Leggendo dell’iniziativa del Partito Democratico sulla zona industriale di Massa ci nasce una riflessione, o meglio una serie di dubbi.
E se tutta questa contrapposizione tra difesa della vocazione industriale e ipotesi di commerciale fosse solo apparente? Se il vero schema fosse quello, già visto altrove, del creare un “conflitto pubblico” per arrivare poi a un compromesso già scritto?
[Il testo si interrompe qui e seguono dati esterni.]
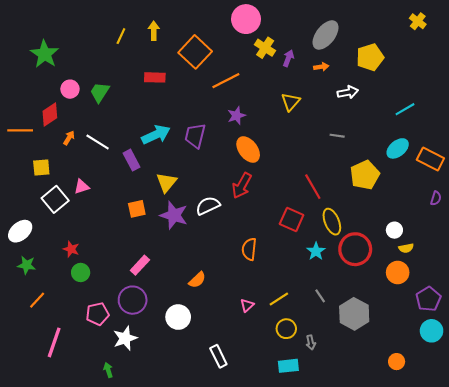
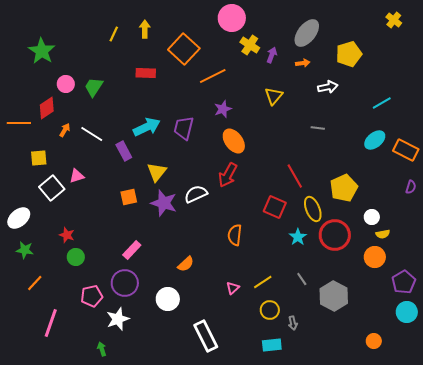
yellow pentagon: (365, 175) -> (344, 188), moved
white rectangle: (218, 356) -> (206, 336), size x1.4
Tipo: alcune aree diventano commerciali, mentre per il resto si promettono sviluppi industriali futuri, piani strategici, investimenti annunciati… ma senza tempi certi né garanzie concrete?
Domanda legittima: esiste davvero una visione industriale definita, con progetti e soggetti pronti a investire, oppure si parla in termini generici mentre su singoli lotti le decisioni sono molto più rapide e concrete?
Perché il dubbio viene: non è che alla fine qualcuno ottiene subito ciò che gli interessa, mentre il resto rimane affidato a prospettive indefinite e difficili da verificare?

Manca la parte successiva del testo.